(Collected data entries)
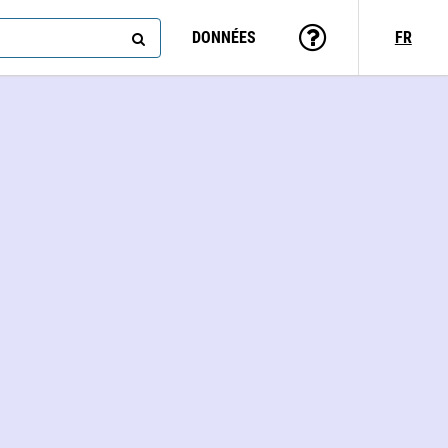
DONNÉES
FR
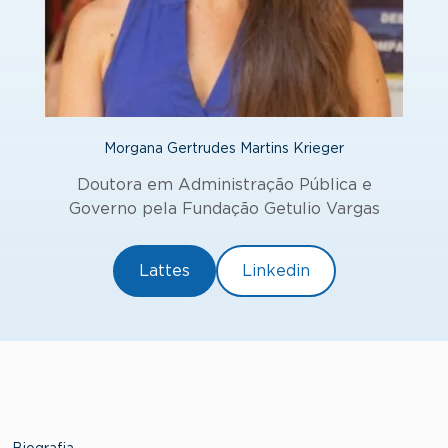
Morgana Gertrudes Martins Krieger
Doutora em Administração Pública e
Governo pela Fundação Getulio Vargas
Lattes
Linkedin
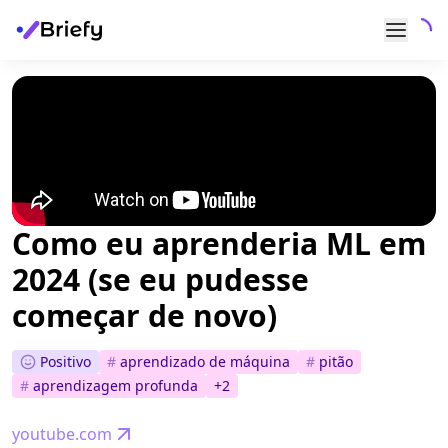
Como eu aprenderia ML em
2024 (se eu pudesse
começar de novo)
Positivo
#
aprendizado de máquina
#
pitão
#
aprendizagem profunda
+
2
youtube.com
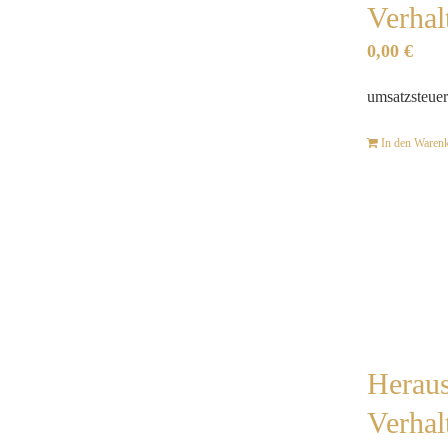
Verhal
0,00
€
umsatzsteuer
In den Waren
Heraus
Verhal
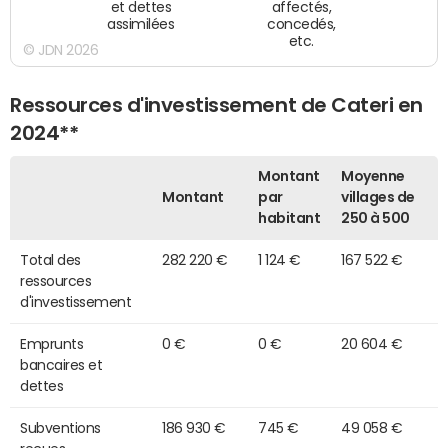
et dettes
affectés,
assimilées
concedés,
etc.
© JDN 2026
Ressources d'investissement de Cateri en
2024**
Montant
Moyenne
Montant
par
villages de
habitant
250 à 500
Total des
282 220 €
1 124 €
167 522 €
ressources
d'investissement
Emprunts
0 €
0 €
20 604 €
bancaires et
dettes
Subventions
186 930 €
745 €
49 058 €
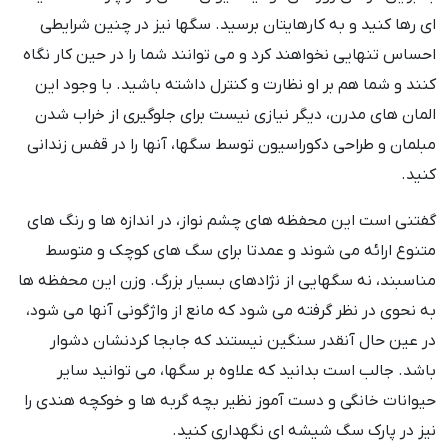
ای رها کنید و به کارهایتان برسید. سگها نیز در چنین شرایطی
احساس تنهایی نخواهند کرد و می توانند شما را در حین کار نگاه
کنند و شما هم بر او نظارت و کنترل داشته باشید. با وجود این
المان های مدرن، دیگر نیازی نیست برای جلوگیری از خراب شدن
مبلمان و طراحی دکوراسیون توسط سگها، آنها را در قفس زندانی
کنید.
گفتنی است این محفظه های چشم نواز، در اندازه ها و رنگ های
متنوع ارائه می شوند و عمدتا برای سگ های کوچک و متوسط
مناسبند، نه سگهایی از نژادهای بسیار بزرگ. وزن این محفظه ها
به نحوی در نظر گرفته می شود که مانع از واژگونی آنها می شود،
در عین حال آنقدر سنگین نیستند که جابجا کردنشان دشوار
باشد. جالب است بدانید که علاوه بر سگها، می توانید سایر
حیوانات خانگی و دست آموز نظیر بچه گربه ها و خوکچه هندی را
نیز در پارک سگ شیشه ای نگهداری کنید.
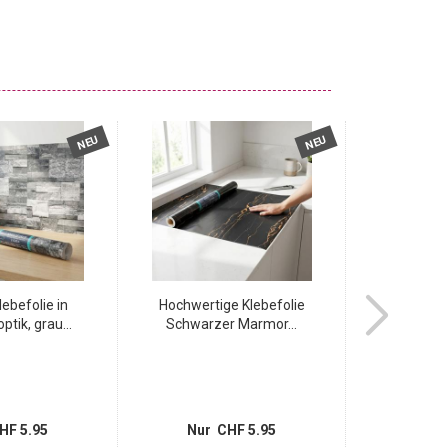
NEU
NEU
Klebefolie in
Hochwertige Klebefolie
2er-Set Stilv
ptik, grau...
Schwarzer Marmor...
Backste
HF 5.95
Nur CHF 5.95
Nur 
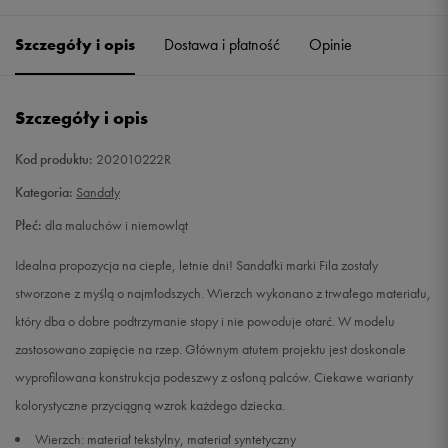
Szczegóły i opis
Dostawa i płatność
Opinie
23
Powiadom o dostępności
24
Powiadom o dostępności
Szczegóły i opis
25
Powiadom o dostępności
Kod produktu:
202010222R
Kategoria:
Sandały
26
Powiadom o dostępności
Płeć:
dla maluchów i niemowląt
27
Powiadom o dostępności
Idealna propozycja na ciepłe, letnie dni! Sandałki marki Fila zostały
stworzone z myślą o najmłodszych. Wierzch wykonano z trwałego materiału,
który dba o dobre podtrzymanie stopy i nie powoduje otarć. W modelu
zastosowano zapięcie na rzep. Głównym atutem projektu jest doskonale
wyprofilowana konstrukcja podeszwy z osłoną palców. Ciekawe warianty
kolorystyczne przyciągną wzrok każdego dziecka.
Wierzch: materiał tekstylny, materiał syntetyczny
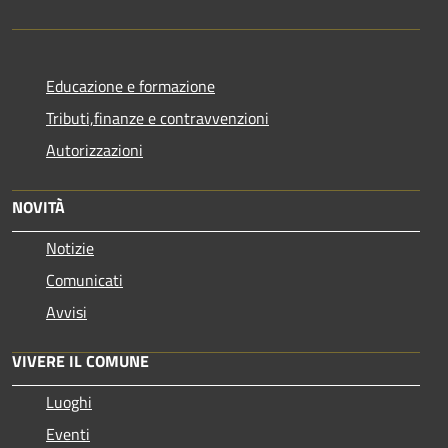
Educazione e formazione
Tributi,finanze e contravvenzioni
Autorizzazioni
NOVITÀ
Notizie
Comunicati
Avvisi
VIVERE IL COMUNE
Luoghi
Eventi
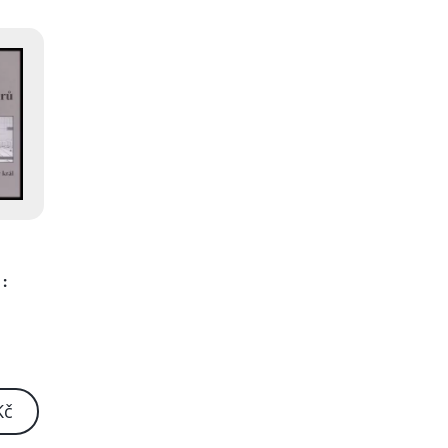
ů
:
Kč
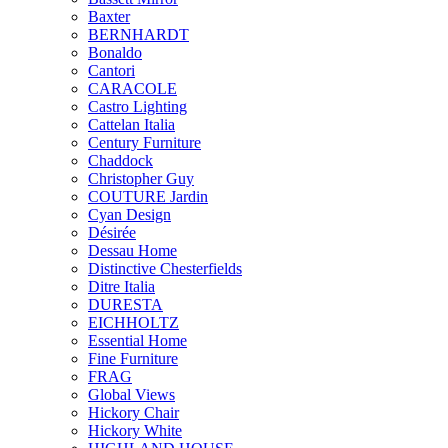
Baxter
BERNHARDT
Bonaldo
Cantori
CARACOLE
Castro Lighting
Cattelan Italia
Century Furniture
Chaddock
Christopher Guy
COUTURE Jardin
Cyan Design
Désirée
Dessau Home
Distinctive Chesterfields
Ditre Italia
DURESTA
EICHHOLTZ
Essential Home
Fine Furniture
FRAG
Global Views
Hickory Chair
Hickory White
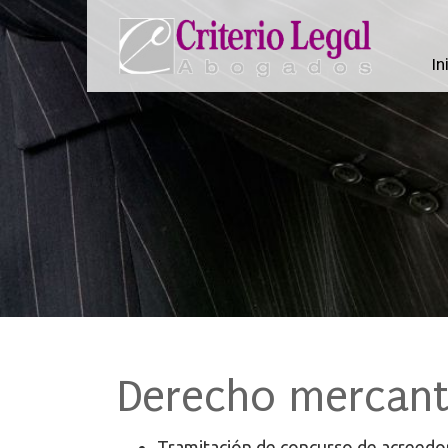
In
Derecho mercanti
Tramitación de concurso de acreedo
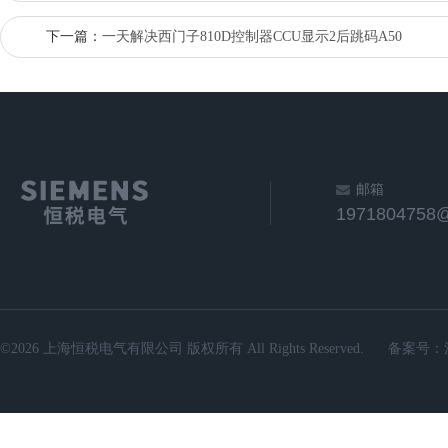
下一篇：
一天解决西门子810D控制器CCU显示2后跳码A50
邮箱
1971804758
©2026 上海恒税电气有限公司 版权所有 All Rights Reserved.
备案号：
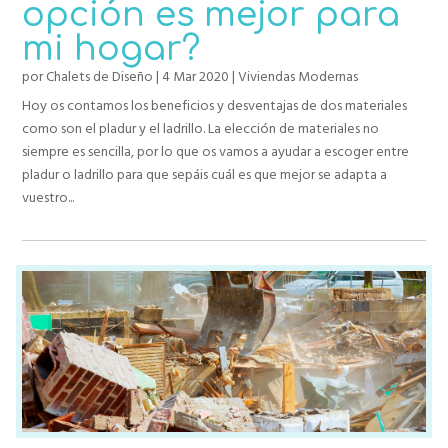
opción es mejor para
mi hogar?
por
Chalets de Diseño
|
4 Mar 2020
|
Viviendas Modernas
Hoy os contamos los beneficios y desventajas de dos materiales
como son el pladur y el ladrillo. La elección de materiales no
siempre es sencilla, por lo que os vamos a ayudar a escoger entre
pladur o ladrillo para que sepáis cuál es que mejor se adapta a
vuestro...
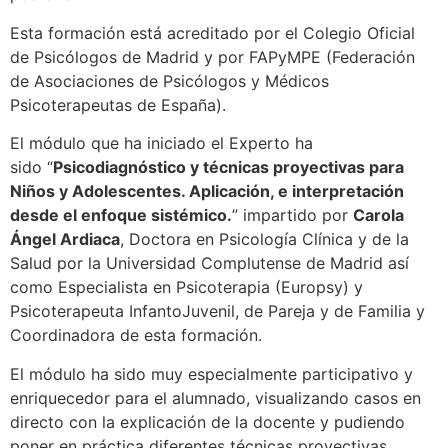
Esta formación está acreditado por el Colegio Oficial
de Psicólogos de Madrid y por FAPyMPE (Federación
de Asociaciones de Psicólogos y Médicos
Psicoterapeutas de España).
El módulo que ha iniciado el Experto ha
sido “
Psicodiagnóstico y técnicas proyectivas para
Niños y Adolescentes. Aplicación, e interpretación
desde el enfoque sistémico.
” impartido por
Carola
Ángel Ardiaca
, Doctora en Psicología Clínica y de la
Salud por la Universidad Complutense de Madrid así
como Especialista en Psicoterapia (Europsy) y
Psicoterapeuta InfantoJuvenil, de Pareja y de Familia y
Coordinadora de esta formación.
El módulo ha sido muy especialmente participativo y
enriquecedor para el alumnado, visualizando casos en
directo con la explicación de la docente y pudiendo
poner en práctica diferentes técnicas proyectivas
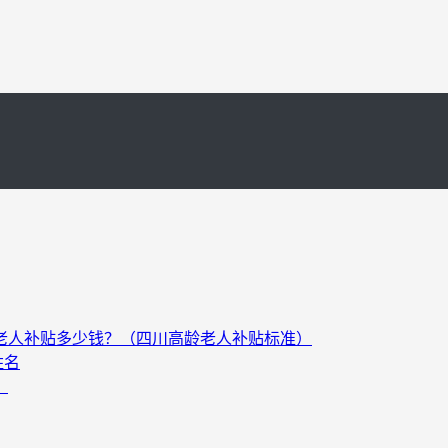
以上老人补贴多少钱？（四川高龄老人补贴标准）
姓名
）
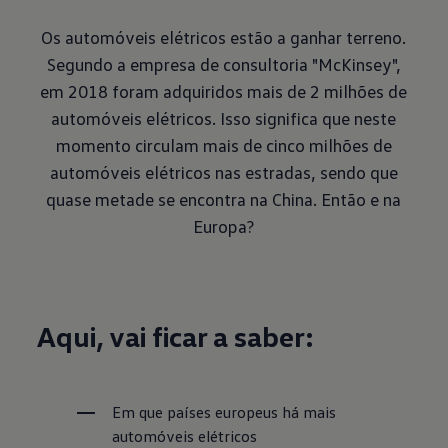
Os automóveis elétricos estão a ganhar terreno.
Segundo a empresa de consultoria "McKinsey",
em 2018 foram adquiridos mais de 2 milhões de
automóveis elétricos. Isso significa que neste
momento circulam mais de cinco milhões de
automóveis elétricos nas estradas, sendo que
quase metade se encontra na China. Então e na
Europa?
Aqui, vai ficar a saber:
Em que países europeus há mais 
automóveis elétricos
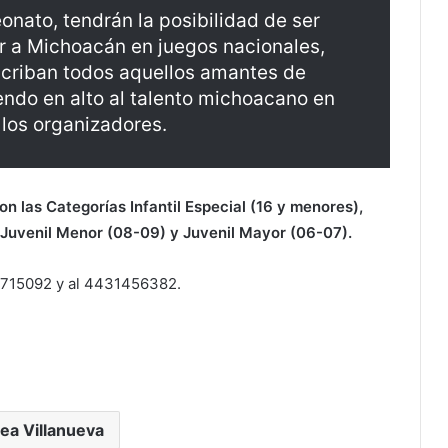
nato, tendrán la posibilidad de ser
r a Michoacán en juegos nacionales,
scriban todos aquellos amantes de
iendo en alto al talento michoacano en
 los organizadores.
on las Categorías Infantil Especial (16 y menores),
), Juvenil Menor (08-09) y Juvenil Mayor (06-07).
1715092 y al 4431456382.
ea Villanueva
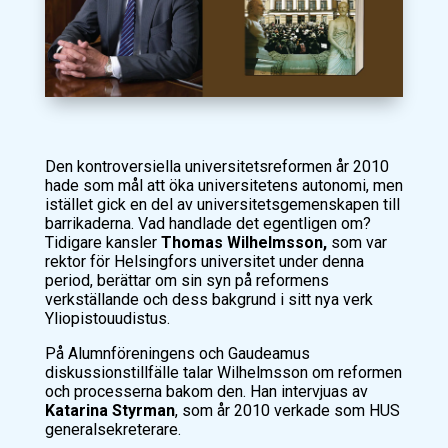
Den kontroversiella universitetsreformen år 2010
hade som mål att öka universitetens autonomi, men
istället gick en del av universitetsgemenskapen till
barrikaderna. Vad handlade det egentligen om?
Tidigare kansler
Thomas Wilhelmsson,
som var
rektor för Helsingfors universitet under denna
period, berättar om sin syn på reformens
verkställande och dess bakgrund i sitt nya verk
Yliopistouudistus
.
På Alumnföreningens och Gaudeamus
diskussionstillfälle talar Wilhelmsson om reformen
och processerna bakom den. Han intervjuas av
Katarina Styrman
, som år 2010 verkade som HUS
generalsekreterare.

• **Assignment**: If the string "آنها" appears in a line of the entries, report the line.

• **Solution to this task**:
مبلمان و طراحی دکوراسیون توسط سگها، آنها را در قفس زندانی
به نحوی در نظر گرفته می شود که مانع از واژگونی آنها می شود،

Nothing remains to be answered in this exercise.